Посмеялись, и Валентина Ивановна продолжила:

– По-моему, он ошибку сделал со своим разоблачением Сталина, как тогда говорили: разоблачением «культа личности». Ну, был крут Сталин, да ведь тогда иначе трудно было выжить. Сколько разных народов, группировок, политических течений, воровства, грабежей, тайных врагов было в стране – не перечесть. Чуть зазевался – получай оплеуху. Может, не так уж круто надо было держать народ в узде. Теперь лишили народ кумира, хуже того, примера для подражания. Ставится под сомнение вся политика нашего государства. Появились сомнения вообще в социализме! Стали заглядываться на Запад, на Америку, сравнивать с собой. Появились вопросы, как у тебя сейчас: почему мы живем в передовом обществе, но у нас жизнь хуже, чем в загнивающем капитализме? Машину не можем купить, если даже сумели накопить денег, почему? Купили машину – не можем купить аккумулятор или колесо? Почему мы не можем сшить такие сапоги, какие шьют Италия или даже Польша? Почему я не могу съездить на отдых на какой-нибудь остров? Почему я врач или учитель получаю за свою работу копейки? А врач и учитель – основа здорового морально и физически человека будущего! Да много чего лезло в голову и не находило нужного ответа. Успокаивали себя тем, что всем сейчас трудно, но будет скоро хорошо!

– Да, скоро будет хорошо! – Лиза в задумчивости покачала головой. – Интересно, при царе мы тоже жили хуже всех?

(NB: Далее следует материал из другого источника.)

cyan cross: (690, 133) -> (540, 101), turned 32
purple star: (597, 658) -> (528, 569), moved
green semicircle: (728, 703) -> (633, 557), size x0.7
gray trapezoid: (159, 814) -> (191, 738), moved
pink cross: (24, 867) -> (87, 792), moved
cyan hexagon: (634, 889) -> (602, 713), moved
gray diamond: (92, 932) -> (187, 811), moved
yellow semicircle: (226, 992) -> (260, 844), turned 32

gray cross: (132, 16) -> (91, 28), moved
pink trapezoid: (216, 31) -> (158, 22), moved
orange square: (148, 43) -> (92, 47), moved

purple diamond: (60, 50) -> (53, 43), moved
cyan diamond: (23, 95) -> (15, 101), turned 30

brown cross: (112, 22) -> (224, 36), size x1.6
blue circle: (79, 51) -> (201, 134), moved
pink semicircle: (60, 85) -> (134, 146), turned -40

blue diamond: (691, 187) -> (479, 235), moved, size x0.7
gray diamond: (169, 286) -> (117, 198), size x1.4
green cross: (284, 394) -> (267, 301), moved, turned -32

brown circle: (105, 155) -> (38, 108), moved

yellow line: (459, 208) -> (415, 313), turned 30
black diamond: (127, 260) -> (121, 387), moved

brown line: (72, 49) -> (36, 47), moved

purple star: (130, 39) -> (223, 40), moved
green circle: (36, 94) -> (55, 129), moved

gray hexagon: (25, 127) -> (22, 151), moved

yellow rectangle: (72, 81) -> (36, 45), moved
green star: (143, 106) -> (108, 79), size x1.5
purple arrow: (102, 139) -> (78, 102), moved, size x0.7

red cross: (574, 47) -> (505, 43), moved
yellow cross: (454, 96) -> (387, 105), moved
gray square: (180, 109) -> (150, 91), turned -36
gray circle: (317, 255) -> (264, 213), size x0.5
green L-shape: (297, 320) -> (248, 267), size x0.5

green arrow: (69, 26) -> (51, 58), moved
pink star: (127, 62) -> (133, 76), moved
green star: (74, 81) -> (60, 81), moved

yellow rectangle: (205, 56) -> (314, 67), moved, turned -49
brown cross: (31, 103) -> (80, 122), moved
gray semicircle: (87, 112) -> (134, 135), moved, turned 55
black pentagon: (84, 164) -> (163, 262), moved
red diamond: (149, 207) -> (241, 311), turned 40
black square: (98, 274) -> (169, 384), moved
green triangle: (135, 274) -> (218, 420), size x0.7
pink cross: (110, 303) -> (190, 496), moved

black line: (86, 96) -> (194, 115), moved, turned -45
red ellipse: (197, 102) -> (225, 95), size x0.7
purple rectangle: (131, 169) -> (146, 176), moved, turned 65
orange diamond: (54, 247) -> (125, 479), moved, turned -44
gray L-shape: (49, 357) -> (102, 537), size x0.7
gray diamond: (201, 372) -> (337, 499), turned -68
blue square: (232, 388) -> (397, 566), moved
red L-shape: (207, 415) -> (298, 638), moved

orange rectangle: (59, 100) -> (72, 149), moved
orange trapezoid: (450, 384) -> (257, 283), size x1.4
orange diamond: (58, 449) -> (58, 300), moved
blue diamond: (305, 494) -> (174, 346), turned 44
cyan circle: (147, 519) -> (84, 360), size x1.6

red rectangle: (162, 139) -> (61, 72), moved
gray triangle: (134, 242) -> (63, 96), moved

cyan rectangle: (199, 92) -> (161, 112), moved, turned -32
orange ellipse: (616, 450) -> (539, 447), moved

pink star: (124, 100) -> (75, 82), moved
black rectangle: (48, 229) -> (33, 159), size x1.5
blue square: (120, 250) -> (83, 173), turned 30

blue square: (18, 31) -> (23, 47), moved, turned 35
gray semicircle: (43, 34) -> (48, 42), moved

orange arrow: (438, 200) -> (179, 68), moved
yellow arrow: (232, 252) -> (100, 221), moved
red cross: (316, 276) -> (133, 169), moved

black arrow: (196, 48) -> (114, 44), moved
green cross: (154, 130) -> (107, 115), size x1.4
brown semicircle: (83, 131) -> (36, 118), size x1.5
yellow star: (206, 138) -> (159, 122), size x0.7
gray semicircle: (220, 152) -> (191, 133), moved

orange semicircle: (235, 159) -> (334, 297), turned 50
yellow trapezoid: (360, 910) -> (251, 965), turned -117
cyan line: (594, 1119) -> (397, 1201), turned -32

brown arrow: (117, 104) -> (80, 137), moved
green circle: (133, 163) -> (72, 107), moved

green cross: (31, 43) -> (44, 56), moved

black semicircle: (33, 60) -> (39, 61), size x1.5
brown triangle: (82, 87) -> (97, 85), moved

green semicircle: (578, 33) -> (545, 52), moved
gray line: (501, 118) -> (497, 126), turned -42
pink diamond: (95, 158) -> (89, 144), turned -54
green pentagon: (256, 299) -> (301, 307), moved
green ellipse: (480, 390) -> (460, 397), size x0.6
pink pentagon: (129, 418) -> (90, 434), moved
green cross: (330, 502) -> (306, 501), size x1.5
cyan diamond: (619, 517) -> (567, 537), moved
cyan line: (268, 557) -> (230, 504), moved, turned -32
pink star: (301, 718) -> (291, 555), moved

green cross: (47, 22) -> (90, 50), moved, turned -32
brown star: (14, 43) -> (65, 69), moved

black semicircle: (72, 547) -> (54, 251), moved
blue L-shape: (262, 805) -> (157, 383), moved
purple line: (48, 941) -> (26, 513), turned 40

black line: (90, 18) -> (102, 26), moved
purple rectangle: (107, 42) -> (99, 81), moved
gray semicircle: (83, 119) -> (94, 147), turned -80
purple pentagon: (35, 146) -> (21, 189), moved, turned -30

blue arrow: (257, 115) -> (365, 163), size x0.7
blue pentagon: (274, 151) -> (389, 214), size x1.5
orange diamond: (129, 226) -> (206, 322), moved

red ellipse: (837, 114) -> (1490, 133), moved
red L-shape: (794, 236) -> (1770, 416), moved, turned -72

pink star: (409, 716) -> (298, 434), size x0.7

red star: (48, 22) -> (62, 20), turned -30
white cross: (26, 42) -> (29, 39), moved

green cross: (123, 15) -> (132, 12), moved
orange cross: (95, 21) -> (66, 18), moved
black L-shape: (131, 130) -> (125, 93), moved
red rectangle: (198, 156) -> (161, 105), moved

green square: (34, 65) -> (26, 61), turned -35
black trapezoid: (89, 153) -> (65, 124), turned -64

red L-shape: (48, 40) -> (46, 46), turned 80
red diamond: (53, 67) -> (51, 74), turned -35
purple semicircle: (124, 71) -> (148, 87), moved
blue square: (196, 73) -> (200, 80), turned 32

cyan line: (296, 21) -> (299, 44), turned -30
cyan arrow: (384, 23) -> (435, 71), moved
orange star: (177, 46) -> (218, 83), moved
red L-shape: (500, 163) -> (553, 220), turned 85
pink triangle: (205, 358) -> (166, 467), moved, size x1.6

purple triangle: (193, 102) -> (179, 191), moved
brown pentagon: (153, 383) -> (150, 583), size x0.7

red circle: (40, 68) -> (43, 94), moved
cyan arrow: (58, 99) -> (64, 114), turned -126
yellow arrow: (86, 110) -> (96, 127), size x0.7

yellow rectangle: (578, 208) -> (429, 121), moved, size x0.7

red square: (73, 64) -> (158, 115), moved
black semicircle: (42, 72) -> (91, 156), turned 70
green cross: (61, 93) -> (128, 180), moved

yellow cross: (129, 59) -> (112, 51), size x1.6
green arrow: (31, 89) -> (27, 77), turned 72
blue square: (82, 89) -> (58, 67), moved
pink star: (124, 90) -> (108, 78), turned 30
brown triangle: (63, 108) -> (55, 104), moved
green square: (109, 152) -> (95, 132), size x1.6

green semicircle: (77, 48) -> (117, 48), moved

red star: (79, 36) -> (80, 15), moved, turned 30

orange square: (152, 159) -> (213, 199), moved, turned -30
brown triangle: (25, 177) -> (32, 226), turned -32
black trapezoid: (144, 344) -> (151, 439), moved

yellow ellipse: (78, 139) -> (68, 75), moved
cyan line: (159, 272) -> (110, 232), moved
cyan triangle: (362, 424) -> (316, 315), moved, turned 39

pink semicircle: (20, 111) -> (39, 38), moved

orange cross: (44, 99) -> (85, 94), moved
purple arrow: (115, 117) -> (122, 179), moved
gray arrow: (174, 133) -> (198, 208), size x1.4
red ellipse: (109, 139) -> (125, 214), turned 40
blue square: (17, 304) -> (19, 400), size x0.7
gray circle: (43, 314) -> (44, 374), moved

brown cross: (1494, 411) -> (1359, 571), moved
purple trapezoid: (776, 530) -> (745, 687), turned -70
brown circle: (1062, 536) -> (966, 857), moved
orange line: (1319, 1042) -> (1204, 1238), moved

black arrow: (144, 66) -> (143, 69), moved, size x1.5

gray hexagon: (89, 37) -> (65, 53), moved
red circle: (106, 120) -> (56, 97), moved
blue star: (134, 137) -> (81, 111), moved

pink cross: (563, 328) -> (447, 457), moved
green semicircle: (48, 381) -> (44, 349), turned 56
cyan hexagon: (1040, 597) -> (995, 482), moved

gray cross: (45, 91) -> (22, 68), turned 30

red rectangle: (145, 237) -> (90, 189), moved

– Я при царе не жила, а вот дедушки Стефан и Терентий жили. Дедушка Стефан погиб на войне, а Терентий кое-что рассказывал, да я как-то мало интересовалась. Помню, хвалил царя. Наверное, было ему за что хвалить. Да и что они могли знать о жизни в других странах? Ковырялись в поле, не разгибая спины, детей рожали и берегли – вот и весь их интерес. Дед говорил, что в лаптях ходили, в овчинных полушубках, ткали холсты и шили портки с рубахами. Зимою отдыхали от тяжкого труда, гуляли свадьбы, пили самогон. Не роптали на жизнь, наверное, нравилась она им такая, какая выпала на их долю.

Лиза улыбнулась чему-то, хитро посмотрела на маму, дождалась, когда она выскажется и заговорила:

– Мне мой жених рассказал анекдот. – Валентина Ивановна, наморщив лоб, посмотрела на дочь. По реакции на слова дочери можно было понять, что она не одобряет такого поведения с женихом или вообще с какими-то мужчинами, когда они рассказывают при ней анекдоты. – Червячок-сын спрашивает червяка-папу: «Скажи мне, папа, я родился в коровьей лепешке, а мог я родиться в яблочке?» Папа-червяк отвечает: «Мог, сынок, мог. Но родина, пойми, прежде всего!»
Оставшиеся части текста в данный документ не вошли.